Es herrscht weitgehend Einigkeit darüber, dass die Fachanwaltschaften ein „Erfolgsmodell“ sind. Das beruht zum einen auf der hohen Akzeptanz in der Anwaltschaft. Zum anderen haben mehrere Untersuchungen, sowohl des Soldan-Institutes der Anwaltschaft, als auch des Institutes für Freie Berufe (IFB) in Nürnberg, statistisch belegt, dass der Erwerb einer Fachanwaltschaft zu signifikant höheren Umsätzen führt. Das wiederum liegt daran, dass „der Fachanwalt“ ein ebenso etabliertes wie das einzige durch die Kammer qualitätsgeprüfte Werbemittel ist. Es hebt sich damit deutlich von der Vielzahl der selbst gewählten und häufig weniger vertrauensbildenden Werbeaussagen und auf Anwaltshomepages zu findenden Anpreisungen ab. Dadurch hat sich in den vergangenen Jahrzehnten im Publikum herumgesprochen, dass Fachanwälte in ihrem Gebiet sehr oft mehr Erfahrungen haben als andere Rechtsanwälte. Die höheren Umsätze dürften aber auch darauf zurückzuführen sein, dass mit intensiverer Tätigkeit in einem bestimmten Rechtsgebiet die Mandatsbearbeitung leichter von der Hand geht und damit die Produktivität und Qualität der Mandatsbetreuung typischerweise steigt. Und wenn das so ist, spricht sich auch das herum und führt zu noch mehr Umsatz usw. Man kann diesen bisweilen als „Staubsaugereffekt“ bezeichneten Trend zur Spezialisierung mehr oder weniger gut finden. Im Interesse der Qualitätssteigerung ist er zu begrüßen. Insbesondere außerhalb der Ballungsräume kann er sich jedoch für Allgemeinkanzleien als problematisch darstellen, ohne dass sich derzeit hier ein „Königsausweg“ anbietet.

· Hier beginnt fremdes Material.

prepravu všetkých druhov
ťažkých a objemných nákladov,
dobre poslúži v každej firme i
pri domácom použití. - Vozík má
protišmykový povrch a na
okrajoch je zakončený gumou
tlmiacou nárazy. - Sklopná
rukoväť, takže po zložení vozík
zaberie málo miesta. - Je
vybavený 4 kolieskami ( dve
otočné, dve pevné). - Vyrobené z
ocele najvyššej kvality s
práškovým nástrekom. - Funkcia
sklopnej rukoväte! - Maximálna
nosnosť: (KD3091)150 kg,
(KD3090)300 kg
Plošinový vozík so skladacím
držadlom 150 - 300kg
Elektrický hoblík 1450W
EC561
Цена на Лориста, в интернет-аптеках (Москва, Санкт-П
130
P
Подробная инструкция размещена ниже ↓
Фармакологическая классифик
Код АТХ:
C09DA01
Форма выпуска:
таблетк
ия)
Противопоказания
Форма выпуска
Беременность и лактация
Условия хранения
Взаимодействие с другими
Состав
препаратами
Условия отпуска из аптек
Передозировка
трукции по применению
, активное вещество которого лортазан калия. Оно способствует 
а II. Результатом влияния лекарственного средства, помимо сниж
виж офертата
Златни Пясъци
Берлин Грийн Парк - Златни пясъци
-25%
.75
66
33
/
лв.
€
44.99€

Es herrscht weitgehend Einigkeit darüber, dass die Fachanwaltschaften ein "Erfolgsmodell" sind.
... für Rechtsuchende ist es schwer, sich im Dschungel zurecht zu finden.

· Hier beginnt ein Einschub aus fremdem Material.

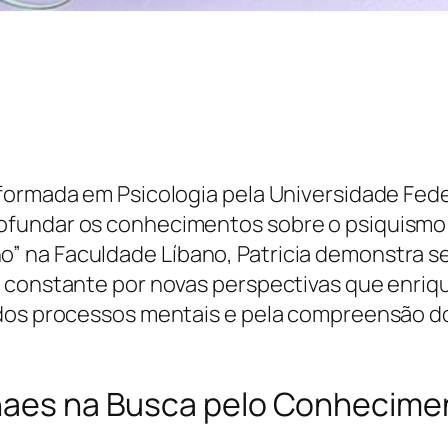
formada em Psicologia pela Universidade Fede
ofundar os conhecimentos sobre o psiquismo 
” na Faculdade Líbano, Patricia demonstra 
 constante por novas perspectivas que enrique
o dos processos mentais e pela compreensão 
anaes na Busca pelo Conhecime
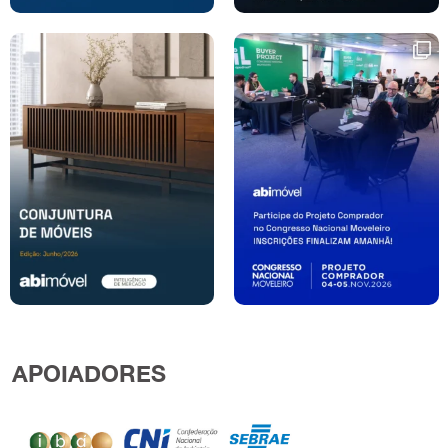
APOIADORES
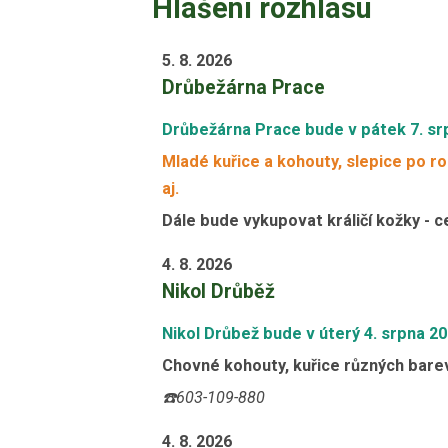
Hlášení rozhlasu
5. 8. 2026
Drůbežárna Prace
Drůbežárna Prace bude v pátek 7. sr
Mladé kuřice a kohouty, slepice po ro
aj.
Dále bude vykupovat králičí kožky - c
4. 8. 2026
Nikol Drůběž
Nikol Drůbež bude v úterý 4. srpna 2
Chovné kohouty, kuřice různých barev
☎️
603-109-880
4. 8. 2026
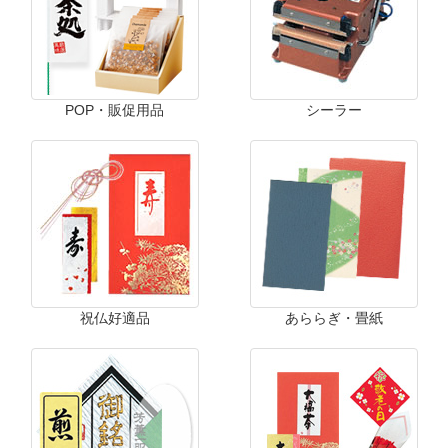
POP・販促用品
シーラー
祝仏好適品
あららぎ・畳紙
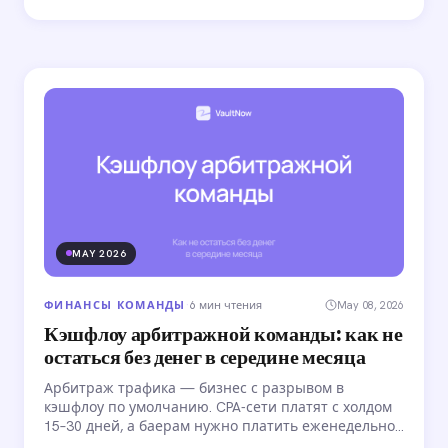
MAY 2026
ФИНАНСЫ КОМАНДЫ
·
6 мин чтения
May 08, 2026
Кэшфлоу арбитражной команды: как не
остаться без денег в середине месяца
Арбитраж трафика — бизнес с разрывом в
кэшфлоу по умолчанию. CPA-сети платят с холдом
15–30 дней, а баерам нужно платить еженедельно.
Для маленькой команды это терпимо, но с ростом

Und genau hier liegt das Problem: Weder aus der Sicht der in einem nicht fachanwaltsfähigen Gebiet tätigen Kolleginnen und Kollegen, noch aus der Sicht der potentiellen Mandanten ist es einzusehen, dass es für die meisten Rechtsgebiete (noch?) keine Fachanwaltsbezeichnung gibt und den dort tätigen Kolleginnen und Kollegen die damit verbundenen Chancen versagt bleiben. Das gilt insbesondere für „Nischengebiete“. In diesen ist es für Rechtsuchende oftmals sehr schwer, sich im Dschungel der selbstgestrickten und vielfach bezahlten Google-Werbung zurecht zu finden und unseriös aufgemachte von sachbezogener Qualitätswerbung zu unterscheiden. Für Rechtsanwälte kann es entsprechend ebenso schwer sein, sachbezogen und mit geprüfter Qualität auf sich aufmerksam zu machen.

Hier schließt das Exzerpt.